Within months the planter's brother Patrick Tonyn was named the colony's second Governor, and he presided over a rehabilitation of his brother-in-law. Levett was allowed to make restitution and died shortly afterwards. Management of his Julianton plantation fell to his son Francis Levett Jr., who was apparently a better businessman than his father. The Levett plantation thrived during the Revolutionary War, thanks to the need for Florida turpentine.

At the end of the War, some 13,000 Loyalists fled the new American nation for East Florida, which was still under British control. But their haven didn't last long; in the diplomatic after effects of American independence, the British were forced to cede their Florida colony back to Spain in 1784.

Unwilling to swear loyalty to the Spanish Crown many of the English planters like Francis Levett Jr. were forced to pack up everything and leave hurriedly. Their mood was bleak. "I am totally ruined and see nothing but want and misery before me," wrote Francis Levett's son-in-law Yeats to his good friend James Grant.

==Retreat from Florida and later years==
Following the signing of the Treaty of Paris in 1783, Francis Levett Jr. was forced to transport all his goods, including 100 slaves and house frames and household silver, to the Bahamas on short notice. Much of Levett's loot was left behind on the docks when Levett's newly purchased schooner was found inadequate to handle the family's accumulated riches.

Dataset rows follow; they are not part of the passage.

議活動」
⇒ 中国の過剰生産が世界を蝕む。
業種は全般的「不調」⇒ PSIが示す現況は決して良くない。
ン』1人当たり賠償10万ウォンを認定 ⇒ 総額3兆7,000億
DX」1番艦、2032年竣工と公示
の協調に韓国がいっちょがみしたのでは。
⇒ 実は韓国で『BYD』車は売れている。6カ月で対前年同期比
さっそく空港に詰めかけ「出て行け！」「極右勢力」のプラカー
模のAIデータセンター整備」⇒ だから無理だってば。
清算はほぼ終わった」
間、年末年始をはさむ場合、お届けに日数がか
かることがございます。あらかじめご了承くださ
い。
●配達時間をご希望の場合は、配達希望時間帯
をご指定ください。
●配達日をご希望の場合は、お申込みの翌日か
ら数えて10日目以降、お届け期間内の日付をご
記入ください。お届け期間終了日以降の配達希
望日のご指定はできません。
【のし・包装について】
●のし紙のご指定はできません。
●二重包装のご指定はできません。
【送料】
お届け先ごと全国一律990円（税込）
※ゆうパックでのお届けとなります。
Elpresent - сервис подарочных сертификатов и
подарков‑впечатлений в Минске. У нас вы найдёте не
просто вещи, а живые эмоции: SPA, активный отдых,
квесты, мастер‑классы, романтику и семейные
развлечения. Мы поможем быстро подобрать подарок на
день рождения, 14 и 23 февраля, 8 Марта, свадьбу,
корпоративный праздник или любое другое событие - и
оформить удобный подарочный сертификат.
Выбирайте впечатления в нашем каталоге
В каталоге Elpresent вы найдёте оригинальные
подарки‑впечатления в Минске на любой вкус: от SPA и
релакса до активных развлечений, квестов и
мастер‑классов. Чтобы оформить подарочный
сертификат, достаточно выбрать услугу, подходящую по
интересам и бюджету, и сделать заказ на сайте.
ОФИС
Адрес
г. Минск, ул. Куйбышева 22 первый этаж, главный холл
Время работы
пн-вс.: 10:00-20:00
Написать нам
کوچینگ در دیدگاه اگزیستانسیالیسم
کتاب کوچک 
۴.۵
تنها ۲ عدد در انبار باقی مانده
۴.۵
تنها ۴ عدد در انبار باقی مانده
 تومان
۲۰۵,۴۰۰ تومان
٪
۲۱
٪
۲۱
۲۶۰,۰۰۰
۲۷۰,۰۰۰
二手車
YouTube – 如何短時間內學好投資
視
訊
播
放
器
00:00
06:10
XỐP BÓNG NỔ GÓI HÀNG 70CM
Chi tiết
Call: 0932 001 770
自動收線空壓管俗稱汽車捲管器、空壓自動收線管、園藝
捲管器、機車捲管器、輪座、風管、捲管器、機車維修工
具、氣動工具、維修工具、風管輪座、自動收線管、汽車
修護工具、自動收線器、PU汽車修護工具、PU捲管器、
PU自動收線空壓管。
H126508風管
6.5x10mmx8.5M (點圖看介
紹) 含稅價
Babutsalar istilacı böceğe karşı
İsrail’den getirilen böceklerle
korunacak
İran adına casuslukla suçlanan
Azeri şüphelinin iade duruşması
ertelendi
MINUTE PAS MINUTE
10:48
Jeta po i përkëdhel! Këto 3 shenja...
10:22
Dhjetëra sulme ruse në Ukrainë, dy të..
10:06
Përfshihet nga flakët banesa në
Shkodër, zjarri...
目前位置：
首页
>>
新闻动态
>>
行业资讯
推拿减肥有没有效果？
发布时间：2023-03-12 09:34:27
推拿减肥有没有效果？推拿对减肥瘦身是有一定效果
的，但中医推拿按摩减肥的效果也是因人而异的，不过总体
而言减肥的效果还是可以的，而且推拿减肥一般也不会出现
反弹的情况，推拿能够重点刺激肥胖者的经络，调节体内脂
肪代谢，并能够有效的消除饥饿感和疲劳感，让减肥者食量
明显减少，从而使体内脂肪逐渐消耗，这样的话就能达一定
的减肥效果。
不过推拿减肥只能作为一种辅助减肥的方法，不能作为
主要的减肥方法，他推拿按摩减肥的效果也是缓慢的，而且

The family was never able to sell its East Florida properties. The elaborate English manor house and farms were abandoned. Francis Levett's attempts to establish himself as a planter in the Bahamas failed, and the heir was forced to return to London. But he and his wife Charlotte Box had apparently gotten a taste for life in America. They later returned to the state of Georgia, where the English planter, thanks to his father's old friend Henry Laurens, established himself at a new plantation on the Harris Neck peninsula overlooking Sapelo Island in McIntosh County, Georgia. He named the new plantation Julianton, in honour of his father's abandoned Florida plantation and his mother Julia.

Levett Jr. became one of the first planters in America to sow Sea Island cotton, taking advantage of both his knowledge of the crop that he brought with him from İzmir, and of a global shortage of cotton following the Haitian Revolution and the abolition of slavery on that cotton-producing island. The 1790s were boom years for South Carolinian cotton, according to historian Sven Beckert, with exports increasing from 10,000 pounds in 1790 to 6.4 million in 1800. Francis Levett Jr. died in 1802. He left the newly christened Julianton Plantation to his wife.